There were a lot of interest in MySQL Fabric and you also had a lot of good questions and comments that will help us going forward. With release 1.5 of MySQL Fabric in GA, we now have a lot of support for managing a farm:

  • High-availability support with automatic fail-over of servers.
  • Range and hash sharding with support for datetime, strings, and integers.
  • Sharding operations to move and split shards with minimal locking time.
  • Integration with OpenStack and new interface to support adding extensions for integrating with other cloud or asset management systems.
  • Easy-to-use command-line interface for managing a farm of MySQL server.
  • Support for custom failure detectors so that you can use your own failure detector with MySQL Fabric.
  • Clear and easy to use APIs in XML-RPC and MySQL-RPC (RPC over MySQL protcol) so that you can write your own applications to automate whatever tasks you need done.
  • Fabric-aware connectors for Java, PHP, .NET, C, and Python.
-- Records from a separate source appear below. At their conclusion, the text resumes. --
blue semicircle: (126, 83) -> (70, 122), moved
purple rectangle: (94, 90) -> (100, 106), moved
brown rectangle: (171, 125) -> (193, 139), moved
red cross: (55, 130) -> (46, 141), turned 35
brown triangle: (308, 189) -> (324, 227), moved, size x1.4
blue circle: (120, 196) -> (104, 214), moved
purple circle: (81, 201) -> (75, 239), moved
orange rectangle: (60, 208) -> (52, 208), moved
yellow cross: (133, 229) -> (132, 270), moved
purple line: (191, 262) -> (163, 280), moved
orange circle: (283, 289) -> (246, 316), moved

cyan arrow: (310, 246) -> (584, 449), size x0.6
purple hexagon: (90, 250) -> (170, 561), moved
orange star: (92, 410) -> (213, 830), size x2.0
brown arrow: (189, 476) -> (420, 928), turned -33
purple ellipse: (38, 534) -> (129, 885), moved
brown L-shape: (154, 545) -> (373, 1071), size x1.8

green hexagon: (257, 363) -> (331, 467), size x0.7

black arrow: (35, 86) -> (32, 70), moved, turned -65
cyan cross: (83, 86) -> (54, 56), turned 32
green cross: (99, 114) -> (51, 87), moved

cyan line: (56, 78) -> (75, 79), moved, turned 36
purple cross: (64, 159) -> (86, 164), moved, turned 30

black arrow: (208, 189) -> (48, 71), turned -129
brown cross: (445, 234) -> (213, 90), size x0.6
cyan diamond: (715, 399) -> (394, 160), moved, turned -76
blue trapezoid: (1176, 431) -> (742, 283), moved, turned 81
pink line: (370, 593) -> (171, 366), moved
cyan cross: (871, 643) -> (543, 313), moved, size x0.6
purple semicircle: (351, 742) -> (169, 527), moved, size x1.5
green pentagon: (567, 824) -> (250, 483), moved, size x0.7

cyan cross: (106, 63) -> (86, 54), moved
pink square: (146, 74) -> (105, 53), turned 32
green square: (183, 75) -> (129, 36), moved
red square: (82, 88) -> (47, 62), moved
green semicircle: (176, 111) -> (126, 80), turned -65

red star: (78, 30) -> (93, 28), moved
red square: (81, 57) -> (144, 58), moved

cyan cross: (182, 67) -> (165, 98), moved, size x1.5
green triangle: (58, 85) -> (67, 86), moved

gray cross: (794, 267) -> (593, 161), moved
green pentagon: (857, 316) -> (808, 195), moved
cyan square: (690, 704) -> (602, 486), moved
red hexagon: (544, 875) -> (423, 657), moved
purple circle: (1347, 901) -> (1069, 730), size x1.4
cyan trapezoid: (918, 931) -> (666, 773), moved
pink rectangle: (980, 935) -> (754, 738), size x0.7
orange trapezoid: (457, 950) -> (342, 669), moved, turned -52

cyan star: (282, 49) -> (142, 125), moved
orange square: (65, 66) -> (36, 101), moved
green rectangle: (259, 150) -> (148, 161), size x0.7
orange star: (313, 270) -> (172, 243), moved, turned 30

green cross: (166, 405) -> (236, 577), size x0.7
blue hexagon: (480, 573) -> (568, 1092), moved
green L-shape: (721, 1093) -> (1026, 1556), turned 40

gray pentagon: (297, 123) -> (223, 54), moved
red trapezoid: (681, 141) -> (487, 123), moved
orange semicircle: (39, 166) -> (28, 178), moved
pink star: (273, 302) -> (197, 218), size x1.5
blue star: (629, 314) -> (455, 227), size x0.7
However, it does not stop there. From the questions and the people I talked to on MySQL Central, it seems like the most important topics are:

  • Ease of use. Many questions were about how to do various tasks, for example: how to add new shards to a hash-sharded system to balance the load, how to repair and bring back servers into the farm, how to provision new slaves, and what changes to make to the application to use MySQL Fabric. Technically, this is already possible, but it can be easier and more intuitive to use. Ease of use is a continuous work we do and something that we always need to improve both in how to use the tools but also through providing good documentation and information on the all the features we have.
  • High-Availability of the Fabric system itself is a topic that came up quite frequently. We gave a solution for this in the “High-Availability on Different Levels” session above, but we need to ensure that we have good documentation for this so that is it clear what needs to be done. And this is, of course, always possible to improve on through introducing solutions that are easier to deploy and use.
  • Integrating with other cloud system than OpenStack was also raised a few times, so it seems like having a broader support for various cloud solutions (and probably some asset management systems that are not cloud based) is important to do.
  • Multi-cast for a sharded system was often requested directly or indirectly. This can be useful for reporting application where you need to collect data from all shards and aggregate information about it.

Does this give an accurate picture of what you consider the most needed items going forward? Do you have any other feature that you want to mention explicitly?

About mats.kindahl@oracle.com

Mats is team lead and head architect for the MySQL High-Availability Team, which maintain and release MySQL Fabric. Mats has been working for MySQL since 2004 and has implemented a number of server features, mainly in replication. Prior to joining MySQL, Mats worked with implementing C and C++ compilers and as a researcher developing algorithms for verification of distributed systems.

3 thoughts on “High-Availability at MySQL Central

  1. Does MySQL Fabric support a query with aggregation functions across shards? For example, I transform my original employee table into two shards hashed by employee id and I would like to sum the total number of employee of the two shards with MySQL Fabric.
    If I issue “select count(*) from employee” as a single command to MySQL Fabric, can MySQL Fabric split the command into two shards, count the number employee of each shard and return back the aggregated result?

    1. Currently, neither the connectors nor the router support shard aggregation to do what you describe above. To do that, you would have to issue a request in the application to the Fabric node and ask for all the shards and then dispatch the query to the shards.

      There are several levels of support for shard aggregation that we are considering. The first level is a simple dispatch to all and compute the union, but more complex queries, especially involving aggregation functions such as MAX or SUM will require more advanced support.